Compound interest is a fundamental concept in finance, often described as "interest on interest." It signifies the mechanism where the interest you earn on a sum of money subsequently earns interest itself. This principle can dramatically impact savings and investments over time, accelerating the growth of your initial amount.

The Basics of Compound Interest

When you deposit money into a savings account, you typically earn interest on your initial deposit. Compound interest takes this a step further by applying interest to both the initial principal and the accumulated interest from previous periods.

Example of Compound Interest in Action:

  • Initial Deposit: £1,000 in a savings account.
  • Annual Interest Rate: 1.5% AER/Gross.
  • First Year Interest: £15.10, making the total £1,015.10.
  • Second Year: Interest is calculated on £1,015.10, not just the original £1,000, leading to a slightly higher interest amount due to compound interest.

The Power of Compound Interest

The true value of compound interest becomes evident over time. Even without additional deposits, the amount in your savings account can grow significantly, especially over long periods. This exponential growth is why starting to save early can have such a profound effect on your financial future.

Comparative Scenarios:

  • James: Starts saving £100 monthly at age 30 until 60, with a 10% annual interest rate, ending with £217,132.11.
  • Alex: Begins saving £100 monthly at 20, stops at 30, but leaves the money to grow until 60, accumulating £367,090.06.

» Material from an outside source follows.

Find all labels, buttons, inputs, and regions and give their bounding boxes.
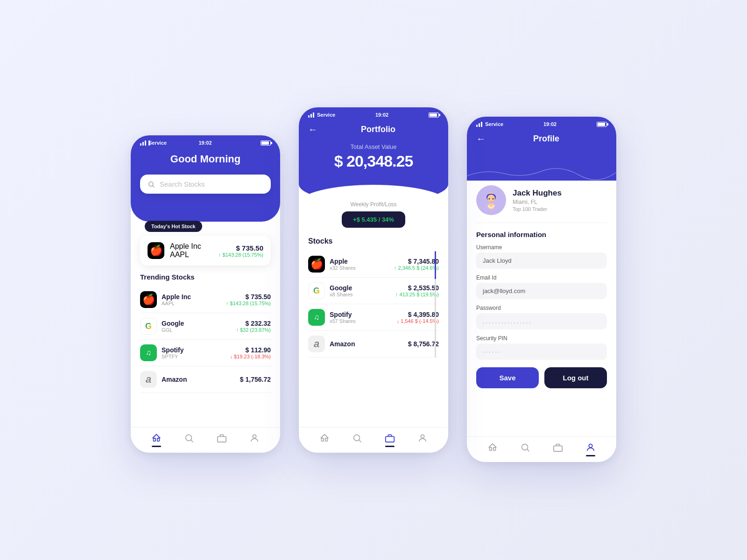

This illustrates how starting early and leveraging the power of compound interest can yield significantly more savings over time, even with fewer total contributions.

Compound Interest and Debt

On the flip side, compound interest also applies to lending and borrowing. Certain credit cards and loans calculate interest on previously accrued interest, potentially causing debt to grow rapidly if not managed. This dual nature of compound interest—as a boon for savings but a bane for debt—underscores the importance of prudent financial management.


Compound interest is a powerful financial principle that underscores the importance of early and consistent saving. By understanding and utilizing compound interest, you can significantly enhance your financial well-being over time. Conversely, being mindful of how compound interest affects debts is crucial to avoid financial pitfalls.